Para especialistas, surtos em navios eram ‘tragédia anunciada’; entenda por que cruzeiros são propícios à Covid-19

Associação Brasileira de Navios de Cruzeiros anunciou suspensão das atividades após dezenas de infectados; médicas dizem que vacinação diminuiu possibilidade de casos graves da doença

  • Por Victoria Bechara
  • 09/01/2022 10h00
PAULO CARNEIRO/PHOTOPRESS/ESTADÃO CONTEÚDO - 18/12/2021 Navio de cruzeiro MSC Preziosa ancorado em píer do Rio de Janeiro Temporada de cruzeiros foi cancelada por causa do surto de Covid-19

A Clia (Associação Brasileira de Navios de Cruzeiros) anunciou na última segunda-feira, 3, que as empresas do setor decidiram suspender a temporada de navios após a confirmação de centenas de casos de Covid-19. A entidade afirmou que as atividades serão suspensas pelo menos até 21 de janeiro. A decisão ocorreu após recomendação da Agência Nacional de Vigilância Sanitária (Anvisa), que informou que as cinco embarcações que operavam no litoral brasileiro somaram 798 infecções por Covid-19 em apenas nove dias (a maioria dos casos foram leves ou assintomáticos). Flávia Bravo, diretora da Sociedade Brasileira de Imunizações (SBIm), afirma que um navio é o exemplo de local que se deve evitar durante uma pandemia. “São ambientes fechados, de aglomeração, com pessoas vindas de diversos lugares e que tendem a não seguir as medidas de proteção, como uso de máscaras, lavagem de mãos etc. Cruzeiros são situações propícias não só para a Covid, como para outras doenças. Na realidade, acontecer surtos de Covid-19 em navios é uma pedra cantada, uma tragédia anunciada e previsível”, explica. 
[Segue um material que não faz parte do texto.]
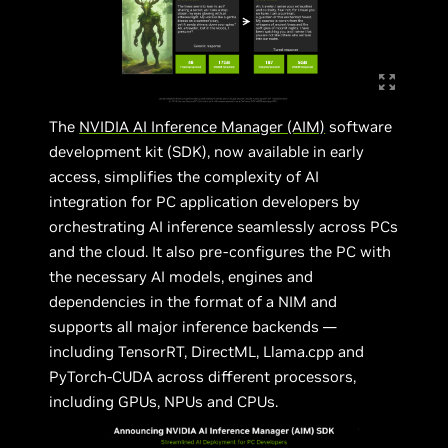
The
NVIDIA AI Inference Manager (AIM)
software
development kit (SDK), now available in early
access, simplifies the complexity of AI
integration for PC application developers by
orchestrating AI inference seamlessly across PCs
and the cloud. It also pre-configures the PC with
the necessary AI models, engines and
dependencies in the format of a NIM and
supports all major inference backends —
including TensorRT, DirectML, Llama.cpp and
PyTorch-CUDA across different processors,
including GPUs, NPUs and CPUs.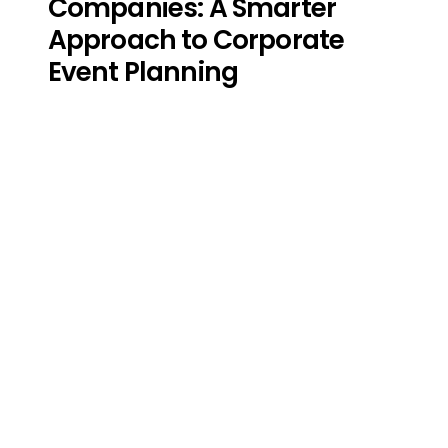
Companies: A Smarter
Approach to Corporate
Event Planning
Start Building the
Leadership Your
Organization Deserves!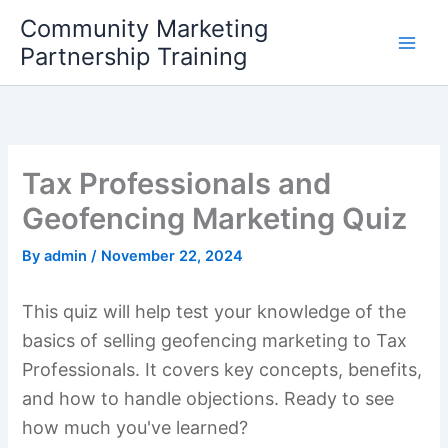
Skip
Community Marketing
to
Partnership Training
content
Tax Professionals and
Geofencing Marketing Quiz
By
admin
/
November 22, 2024
This quiz will help test your knowledge of the
basics of selling geofencing marketing to Tax
Professionals. It covers key concepts, benefits,
and how to handle objections. Ready to see
how much you've learned?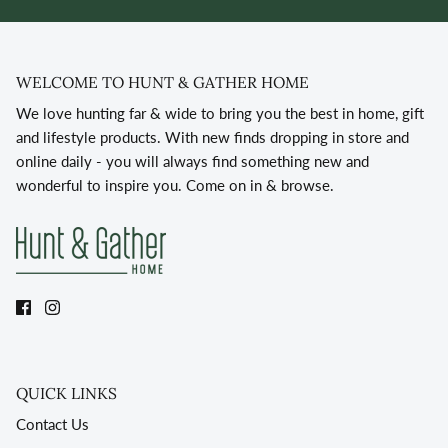
WELCOME TO HUNT & GATHER HOME
We love hunting far & wide to bring you the best in home, gift
and lifestyle products. With new finds dropping in store and
online daily - you will always find something new and
wonderful to inspire you. Come on in & browse.
QUICK LINKS
Contact Us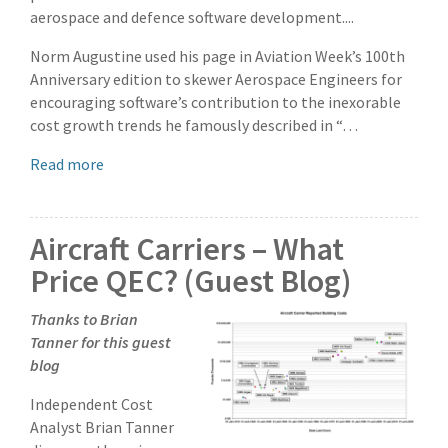
aerospace and defence software development....
Norm Augustine used his page in Aviation Week’s 100th
Anniversary edition to skewer Aerospace Engineers for
encouraging software’s contribution to the inexorable
cost growth trends he famously described in “…
Read more
Aircraft Carriers – What
Price QEC? (Guest Blog)
Thanks to Brian
Tanner for this guest
blog
Independent Cost
Analyst Brian Tanner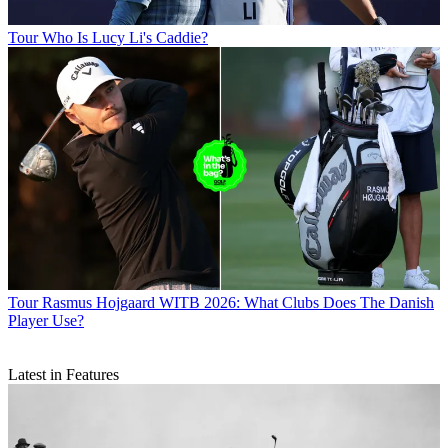
Tour
Who Is Lucy Li's Caddie?
Tour
Rasmus Hojgaard WITB 2026: What Clubs Does The Danish
Player Use?
Latest in Features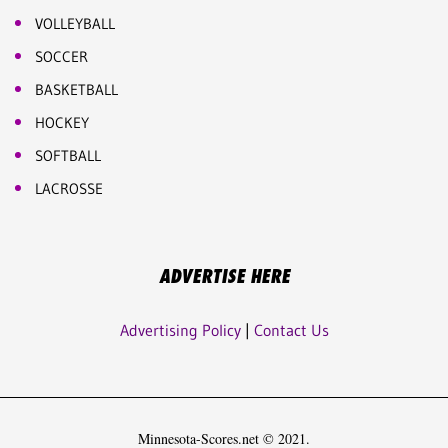
VOLLEYBALL
SOCCER
BASKETBALL
HOCKEY
SOFTBALL
LACROSSE
ADVERTISE HERE
Advertising Policy
|
Contact Us
Minnesota-Scores.net © 2021.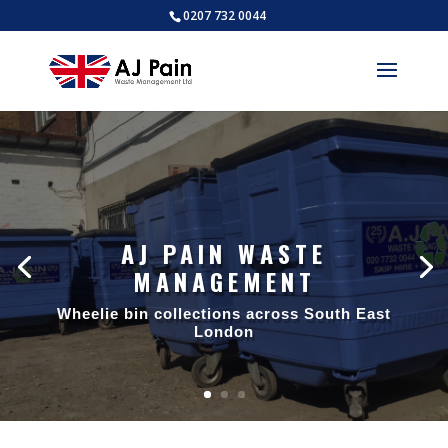
0207 732 0044
AJ PAIN WASTE
MANAGEMENT
Wheelie bin collections across South East
London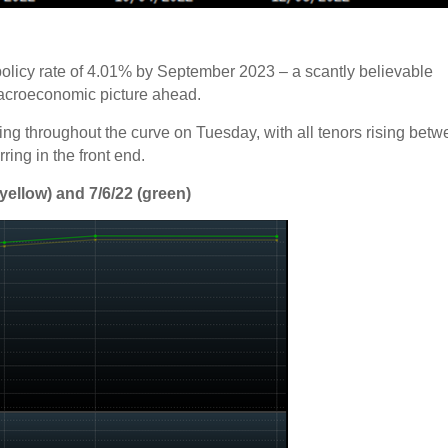
olicy rate of 4.01% by September 2023 – a scantly believable
acroeconomic picture ahead.
ing throughout the curve on Tuesday, with all tenors rising bet
ring in the front end.
yellow) and 7/6/22 (green)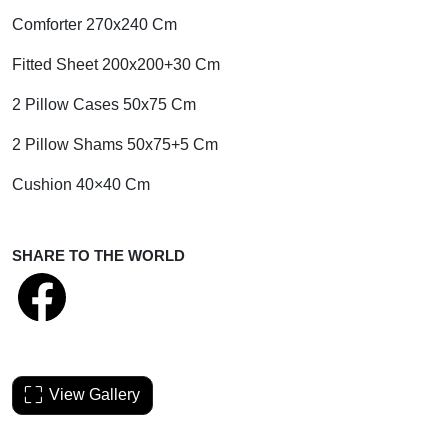
Comforter 270x240 Cm
Fitted Sheet 200x200+30 Cm
2 Pillow Cases 50x75 Cm
2 Pillow Shams 50x75+5 Cm
Cushion 40×40 Cm
SHARE TO THE WORLD
View Gallery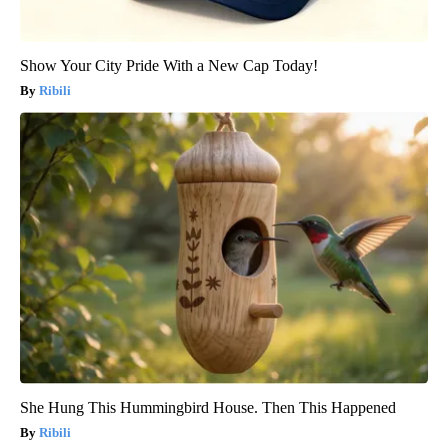
Show Your City Pride With a New Cap Today!
Ribili
She Hung This Hummingbird House. Then This Happened
Ribili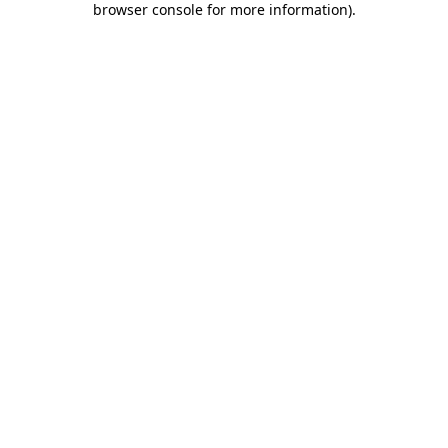
browser console for more information)
.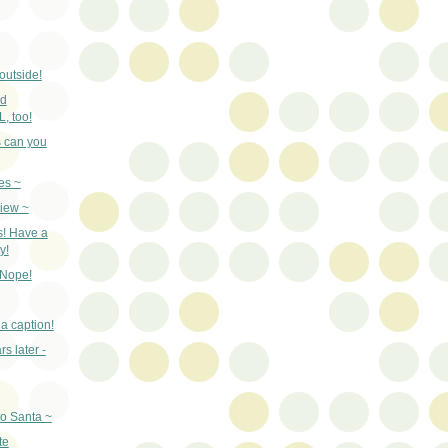
outside!
nd
 too!
 can you
ies ~
iew ~
s! Have a
y!
 Nope!
a caption!
s later -
to Santa ~
te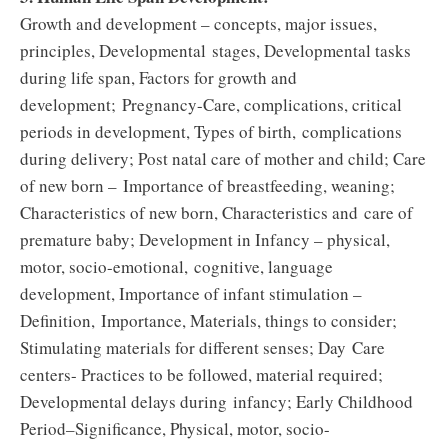
Growth and development – concepts, major issues,
principles, Developmental stages, Developmental tasks
during life span, Factors for growth and
development; Pregnancy-Care, complications, critical
periods in development, Types of birth, complications
during delivery; Post natal care of mother and child; Care
of new born – Importance of breastfeeding, weaning;
Characteristics of new born, Characteristics and care of
premature baby; Development in Infancy – physical,
motor, socio-emotional, cognitive, language
development, Importance of infant stimulation –
Definition, Importance, Materials, things to consider;
Stimulating materials for different senses; Day Care
centers- Practices to be followed, material required;
Developmental delays during infancy; Early Childhood
Period–Significance, Physical, motor, socio-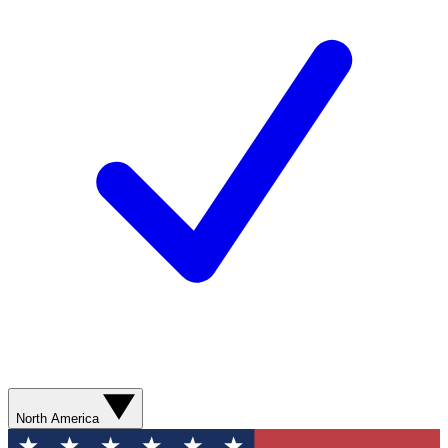
North America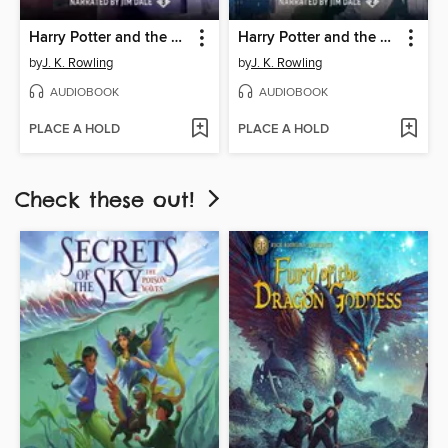
Harry Potter and the Prisoner of Azkaban
Harry Potter and the Chamber of Secrets
by
J. K. Rowling
by
J. K. Rowling
AUDIOBOOK
AUDIOBOOK
PLACE A HOLD
PLACE A HOLD
Check these out!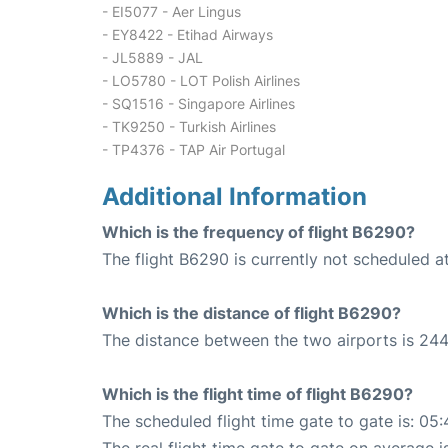
- EI5077 - Aer Lingus
- EY8422 - Etihad Airways
- JL5889 - JAL
- LO5780 - LOT Polish Airlines
- SQ1516 - Singapore Airlines
- TK9250 - Turkish Airlines
- TP4376 - TAP Air Portugal
Additional Information
Which is the frequency of flight B6290?
The flight B6290 is currently not scheduled a
Which is the distance of flight B6290?
The distance between the two airports is 244
Which is the flight time of flight B6290?
The scheduled flight time gate to gate is: 05: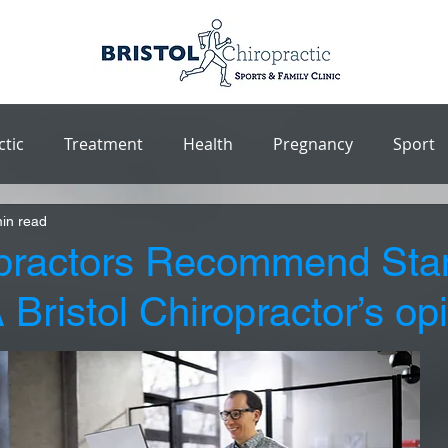
ctic
Treatment
Health
Pregnancy
Sport
in read
practors Recommend Sta
Bristol Chiropractor’s op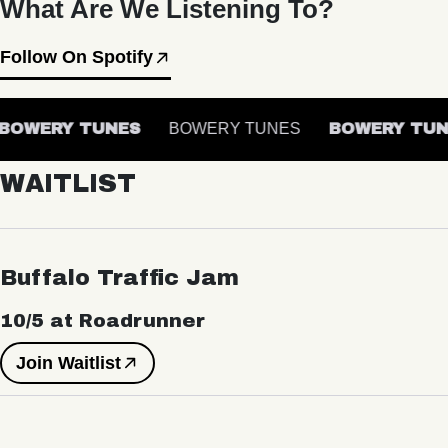
What Are We Listening To?
Follow On Spotify
OWERY TUNES
BOWERY TUNES
BOWERY TUN
WAITLIST
Buffalo Traffic Jam
10/5 at Roadrunner
Join Waitlist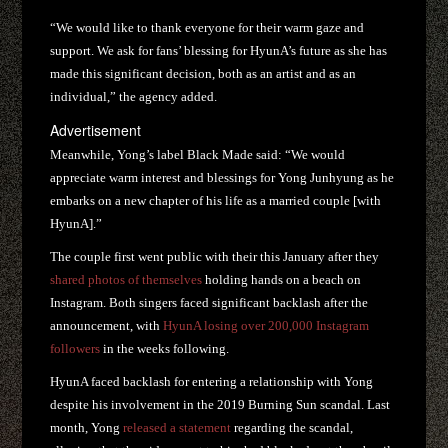
“We would like to thank everyone for their warm gaze and
support. We ask for fans’ blessing for HyunA’s future as she has
made this significant decision, both as an artist and as an
individual,” the agency added.
Advertisement
Meanwhile, Yong’s label Black Made said: “We would
appreciate warm interest and blessings for Yong Junhyung as he
embarks on a new chapter of his life as a married couple [with
HyunA].”
The couple first went public with their this January after they
shared photos of themselves
holding hands on a beach on
Instagram. Both singers faced significant backlash after the
announcement, with
HyunA losing over 200,000 Instagram
followers
in the weeks following.
HyunA faced backlash for entering a relationship with Yong
despite his involvement in the 2019 Burning Sun scandal. Last
month, Yong
released a statement
regarding the scandal,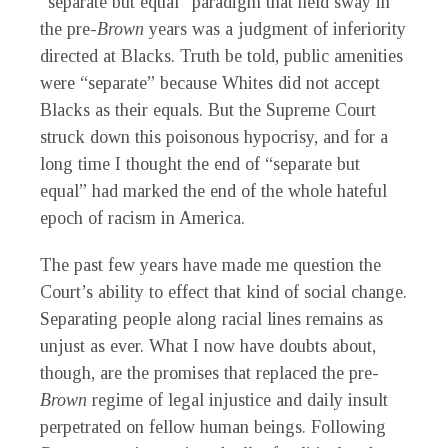
“separate but equal” paradigm that held sway in
the pre-
Brown
years was a judgment of inferiority
directed at Blacks. Truth be told, public amenities
were “separate” because Whites did not accept
Blacks as their equals. But the Supreme Court
struck down this poisonous hypocrisy, and for a
long time I thought the end of “separate but
equal” had marked the end of the whole hateful
epoch of racism in America.
The past few years have made me question the
Court’s ability to effect that kind of social change.
Separating people along racial lines remains as
unjust as ever. What I now have doubts about,
though, are the promises that replaced the pre-
Brown
regime of legal injustice and daily insult
perpetrated on fellow human beings. Following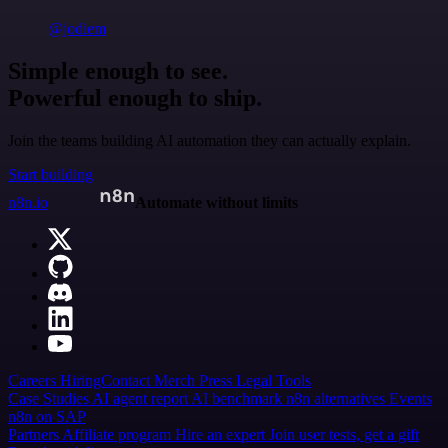
@jodiem
Simple enough to see.
Powerful enough to ship.
Join the teams building AI automation they can actually explain.
Start building
n8n.io
Automate without limits
Careers
Hiring
Contact
Merch
Press
Legal
Tools
Case Studies
AI agent report
AI benchmark
n8n alternatives
Events
n8n on SAP
Partners
Affiliate program
Hire an expert
Join user tests, get a gift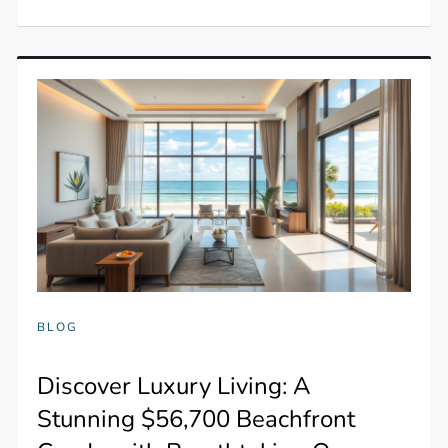
BLOG
Discover Luxury Living: A
Stunning $56,700 Beachfront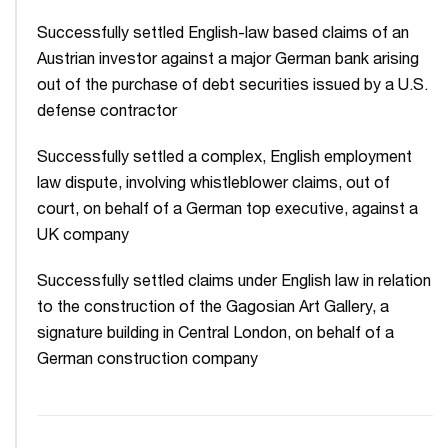
Successfully settled English-law based claims of an
Austrian investor against a major German bank arising
out of the purchase of debt securities issued by a U.S.
defense contractor
Successfully settled a complex, English employment
law dispute, involving whistleblower claims, out of
court, on behalf of a German top executive, against a
UK company
Successfully settled claims under English law in relation
to the construction of the Gagosian Art Gallery, a
signature building in Central London, on behalf of a
German construction company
Raquel Stucchi, professora da Unicamp e consultora da Sociedade Brasileira de Infectologia (SBI), afirma que a apresentação do teste negativo ou exigência de comprovante de vacinação acaba gerando uma sensação de “falsa segurança” aos passageiros, que relaxam outras medidas de proteção como o uso de máscara, álcool em gel e distanciamento social. Flávia Bravo salienta que somar a testagem e a vacinação aos outros cuidados diminui a transmissão, mas lembra que zerar os riscos é impossível. “A Covid realmente é uma doença em que a gente recebe uma surpresa a cada dia, e o risco de haver uma variante que pode mudar a tendência epidemiológica vai sempre existir enquanto continuar a pandemia, principalmente sabendo que nós temos porções de não vacinados ao redor do mundo. Então, a gente precisa considerar se esse é o melhor momento de arriscar a viagem.” 

A Costa Diadema e a MSC, através da Clia, afirmaram que os protocolos de precaução eram bastante rígidos, mas iniciaram conversas com entes governamentais federais, dos Estados e municípios para “rediscutir o cenário”. A entidade disse que “uma série de contratempos” tornou inviável manter as operações dos cruzeiros. As especialistas ouvidas pela Jovem Pan avaliam que foi acertada a decisão das companhias de suspender as atividades. Elas ressaltam ainda que o fato de a maioria dos casos ter sido assintomático ou leve se deve à vacina.

“No último ano ficou muito claro que as pessoas que têm formas graves da doença, que estão internadas ou que eventualmente vêm a falecer por causa da Covid, são as não vacinadas”, diz Stucchi. “O fato de cruzeiros exigirem o passaporte vacinal explica por que a maior parte dos casos ou a totalidade deles foi leve. Lembrando que nos cruzeiros tem gente com comorbidades, pessoas idosas, obesas, diabéticas… Mas ter a vacinação completa realmente diminui o risco de agravamento da doença”, conclui. “Cancelar os cruzeiros foi uma medida de precaução oportuna”, destaca Flávia Bravo. “Enquanto a gente não conseguir ampliar a vacinação, aqueles não vacinados completarem o esquema vacinal e vacinar as crianças, a gente não vai conseguir reduzir a circulação do vírus.”